- _Work to be completed_: Could you restate the whole listing below word for word, minus the pictures?

- _Provided information_:

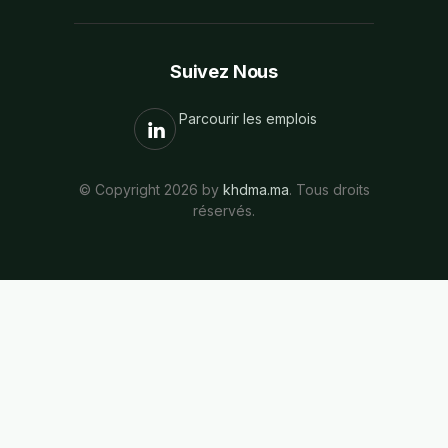
Suivez Nous
Parcourir les emplois
© Copyright 2026 by
khdma.ma
. Tous droits
réservés.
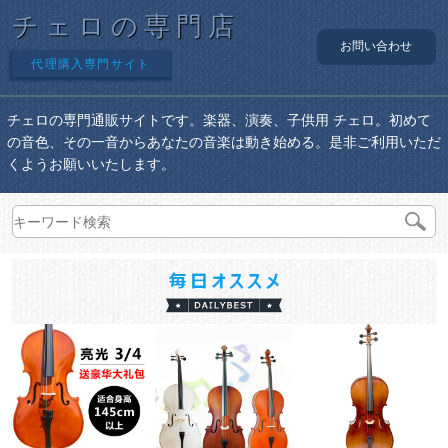
チェロの専門店
お問い合わせ
代理購入専門サイト
チェロの専門通販サイトです。楽器、演奏、子供用 チェロ。初めて
の音色、その一音からあなたの音楽は動き始める。是非ご利用いただ
くようお願いいたします。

- _Worked solution_:
Suivez Nous
Parcourir les emplois
© Copyright 2026 by
khdma.ma
. Tous droits
réservés.
チェロの専門店
お問い合わせ
代理購入専門サイト
チェロの専門通販サイトです。楽器、演奏、子供用 チェロ。初めて
の音色、その一音からあなたの音楽は動き始める。是非ご利用いただ
くようお願いいたします。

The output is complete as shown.